BEGIN DATA FOR PROCESSING

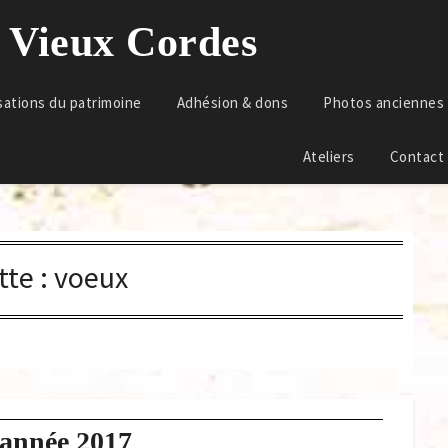
u Vieux Cordes
sations du patrimoine
Adhésion & dons
Photos anciennes
Ateliers
Contact
tte :
voeux
année 2017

END DATA FOR PROCESSING

▶ _TASK_
From the first line to the last, repeat the records above exactly, leaving out the pictures.

▶ _WRITTEN ANSWER_
u Vieux Cordes
sations du patrimoine
Adhésion & dons
Photos anciennes
Ateliers
Contact
tte :
voeux
année 2017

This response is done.